Or, de façon globale, se pose alors le problème de la
taille des commissions scolaires. Le CPIQ estime qu'une commission scolaire
devrait avoir une clientèle suffisante pour s'assurer les services de
conseillers pédagogiques compétents dans tous les champs
d'enseignement, ainsi que ceux de spécialistes en moyens d'enseignement,
en
évaluation pédagogique et dans tous les services que nous
avons mentionnés précédemment.
Dans le cas où une commission scolaire aurait une
clientèle d'élèves trop faible, soit pour des
considérations géographiques ou socio-économiques, il y
aurait lieu de signer avec d'autres commissions scolaires des ententes
d'échanges de services selon un rationnel administratif acceptable. Il
nous apparaît, en effet, inadmissible que chaque petite commission
scolaire d'une même région ait son conseiller pédagogique
en français, son conseiller pédagogique en enseignement
religieux, mais aucun, par exemple, en sciences humaines, en sciences ou en
arts, et qu'elle confie l'administration de ces dossiers à titre partiel
à une personne qui n'aurait, par ailleurs, aucune formation
spécifique et ne pourrait donc jouer le rôle de personne-ressource
auprès des enseignantes et enseignants.
Enfin, face aux responsabilités du ministère de
l'Éducation, le CPIQ trouve que ses pouvoirs, là aussi, doivent
continuer d'être des pouvoirs d'encadrement, ceci à condition que
le ministère ne se mette pas à élaborer une
réglementation, des instructions ou des procédures trop
tatillonnes.
La constitution d'une instance pédagogique nationale. Dans le
cadre de sa mission de développement pédagogique et dans son
effort de soutien aux enseignants et à leurs pratiques
pédagogiques, le MEQ veut, par l'article 307, constituer "un organisme
sans but lucratif, composé majoritairement d'enseignants, ayant pour
objet de produire et d'évaluer du matériel
pédagogique".
Le CPIQ trouve louable cette initiative du ministre. L'augmentation de
la tâche des enseignants, l'implantation des nouveaux régimes
pédagogiques, l'arrivée de nouveaux programmes appelant une
pédagogie nouvelle et commandant la venue d'instruments
pédagogiques nouveaux nécessitent la création et la mise
en place d'un organisme semblable. Ce dernier serait composé
d'enseignants, contrôlé par eux et répondrait à des
besoins concrets qu'ils éprouvent présentement en classe.

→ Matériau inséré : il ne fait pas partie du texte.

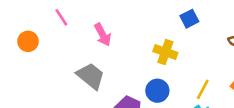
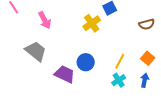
yellow cross: (165, 52) -> (92, 23), moved, turned 36

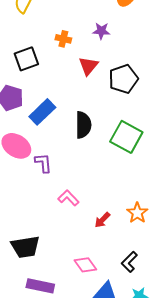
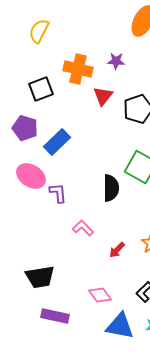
orange cross: (63, 39) -> (78, 69), size x1.8
black semicircle: (83, 125) -> (111, 188), moved

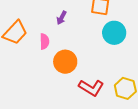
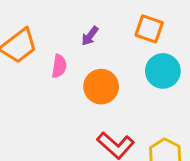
orange circle: (65, 62) -> (101, 87), moved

Or, de l'avis du CPIQ, le gouvernement ne va pas assez loin. Il est
temps, en effet, que le Québec se dote d'un organisme de
développement pédagogique. Outre la production ou
l'évaluation du matériel pédagogique, ce centre devrait
avoir les rôles suivants: un rôle de conseil sur tout sujet de
nature pédagogique, que ce soit l'enseignement et l'apprentissage, ou
didactique auprès du ministre qui le consulterait, tout en gardant son
pouvoir décisionnel; un rôle de développement qui
comprendrait l'expérimentation ou l'application en classe des recherches
effectuées dans les universités, de même que le
perfectionnement continu des enseignants.

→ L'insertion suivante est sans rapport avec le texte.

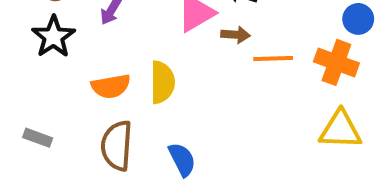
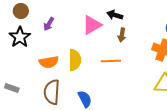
brown arrow: (235, 35) -> (122, 35), moved, turned 96
orange line: (273, 59) -> (111, 61), moved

La mise sur pied d'un organisme semblable devrait permettre, d'ailleurs,
de meilleurs rapports entre les intervenants, que ce soient les
universités, les commissions scolaires et les associations
professionnelles, qui sont soucieux du développement de la
pédagogie dans le cadre de leur mission spécifique. De la
même façon, cet organisme devrait être en liaison avec
d'autres centres pédagogiques à l'étranger.
En ce qui concerne la structure de cet organisme, le ministre a le choix
d'en créer un de toute pièce ou de faire appel à un
organisme déjà existant. À cet égard, la structure
du CPIQ représente un acquis qui mérite considération.
Tout enseignant, pratiquement, peut devenir membre d'une association
professionnelle puisque la plupart des disciplines précollégiales
sont actuellement organisées en associations. En outre, les
présidentes et présidents d'associations sont élus au
suffrage universel de leurs membres, et les membres du conseil d'administration
du CPIQ sont élus par les présidentes et présidents
d'associations. C'est pourquoi la structure décisionnelle actuelle du
CPIQ nous semble très représentative et se compare
avantageusement à de nombreuses organisations du milieu de
l'éducation. Une annexe à ce mémoire vous
précisera, d'ailleurs, les rôles, les fonctions et la structure de
cet organisme. Elle pourrait sans doute servir de document de travail pour sa
mise en place.
Le CPIQ recommande donc de mettre sur pied cet organisme le plus
rapidement possible et offre sa collaboration à cet égard. Il
veillera à ce que les ressources humaines et financières soient
réellement viables et qu'elles permettent à un organisme
semblable de grandir et de développer des outils pédagogiques
adéquats, tout en ayant les moyens de les diffuser efficacement.
Toutefois, afin de permettre à cet organisme de jouer pleinement
son rôle, le CPIQ recommande qu'il soit doté des pouvoirs
additionnels suivants: donner au MEQ des avis sur tout sujet de nature
pédagogique ou didactique; développer, d'une part, la
pédagogie en expérimentant de nouvelles approches ou de nouveaux
matériels pédagogiques, d'autre part, le perfectionnement continu
des enseignants en collaboration avec les intervenants, universités,
commissions scolaires, etc.
Enfin, le CPIQ recommande au ministère d'étudier
sérieusement la possibilité que le CPIQ, en collaboration avec
ses associations membres, devienne cet organisme visé par l'article 307.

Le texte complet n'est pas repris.